● **Task prompt**:
Write out the records below once more, exactly and completely.

··· Exercise material

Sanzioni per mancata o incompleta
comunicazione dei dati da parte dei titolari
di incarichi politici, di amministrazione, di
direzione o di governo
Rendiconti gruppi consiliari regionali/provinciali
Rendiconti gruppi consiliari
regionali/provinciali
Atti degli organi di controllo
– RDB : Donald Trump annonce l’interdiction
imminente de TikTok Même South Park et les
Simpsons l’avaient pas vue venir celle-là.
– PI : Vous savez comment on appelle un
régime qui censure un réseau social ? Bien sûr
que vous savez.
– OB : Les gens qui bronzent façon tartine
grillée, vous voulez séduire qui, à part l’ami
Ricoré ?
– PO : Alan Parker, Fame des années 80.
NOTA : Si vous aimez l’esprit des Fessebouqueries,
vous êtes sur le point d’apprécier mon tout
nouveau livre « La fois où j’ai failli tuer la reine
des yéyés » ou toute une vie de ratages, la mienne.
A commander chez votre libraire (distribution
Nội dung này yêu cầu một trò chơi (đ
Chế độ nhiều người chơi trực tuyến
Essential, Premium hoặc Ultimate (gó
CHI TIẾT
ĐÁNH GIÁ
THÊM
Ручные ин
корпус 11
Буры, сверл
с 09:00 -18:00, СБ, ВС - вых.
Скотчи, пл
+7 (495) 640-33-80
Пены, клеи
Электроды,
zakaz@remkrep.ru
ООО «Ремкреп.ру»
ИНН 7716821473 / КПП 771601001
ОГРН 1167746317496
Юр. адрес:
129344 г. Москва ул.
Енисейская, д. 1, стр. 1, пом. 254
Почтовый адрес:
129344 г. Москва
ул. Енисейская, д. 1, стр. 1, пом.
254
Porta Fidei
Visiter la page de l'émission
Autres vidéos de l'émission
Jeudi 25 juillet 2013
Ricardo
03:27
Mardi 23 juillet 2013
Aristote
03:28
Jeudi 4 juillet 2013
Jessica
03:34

······

● **Expected answer**:
Sanzioni per mancata o incompleta
comunicazione dei dati da parte dei titolari
di incarichi politici, di amministrazione, di
direzione o di governo
Rendiconti gruppi consiliari regionali/provinciali
Rendiconti gruppi consiliari
regionali/provinciali
Atti degli organi di controllo
– RDB : Donald Trump annonce l’interdiction
imminente de TikTok Même South Park et les
Simpsons l’avaient pas vue venir celle-là.
– PI : Vous savez comment on appelle un
régime qui censure un réseau social ? Bien sûr
que vous savez.
– OB : Les gens qui bronzent façon tartine
grillée, vous voulez séduire qui, à part l’ami
Ricoré ?
– PO : Alan Parker, Fame des années 80.
NOTA : Si vous aimez l’esprit des Fessebouqueries,
vous êtes sur le point d’apprécier mon tout
nouveau livre « La fois où j’ai failli tuer la reine
des yéyés » ou toute une vie de ratages, la mienne.
A commander chez votre libraire (distribution
Nội dung này yêu cầu một trò chơi (đ
Chế độ nhiều người chơi trực tuyến
Essential, Premium hoặc Ultimate (gó
CHI TIẾT
ĐÁNH GIÁ
THÊM
Ручные ин
корпус 11
Буры, сверл
с 09:00 -18:00, СБ, ВС - вых.
Скотчи, пл
+7 (495) 640-33-80
Пены, клеи
Электроды,
zakaz@remkrep.ru
ООО «Ремкреп.ру»
ИНН 7716821473 / КПП 771601001
ОГРН 1167746317496
Юр. адрес:
129344 г. Москва ул.
Енисейская, д. 1, стр. 1, пом. 254
Почтовый адрес:
129344 г. Москва
ул. Енисейская, д. 1, стр. 1, пом.
254
Porta Fidei
Visiter la page de l'émission
Autres vidéos de l'émission
Jeudi 25 juillet 2013
Ricardo
03:27
Mardi 23 juillet 2013
Aristote
03:28
Jeudi 4 juillet 2013
Jessica
03:34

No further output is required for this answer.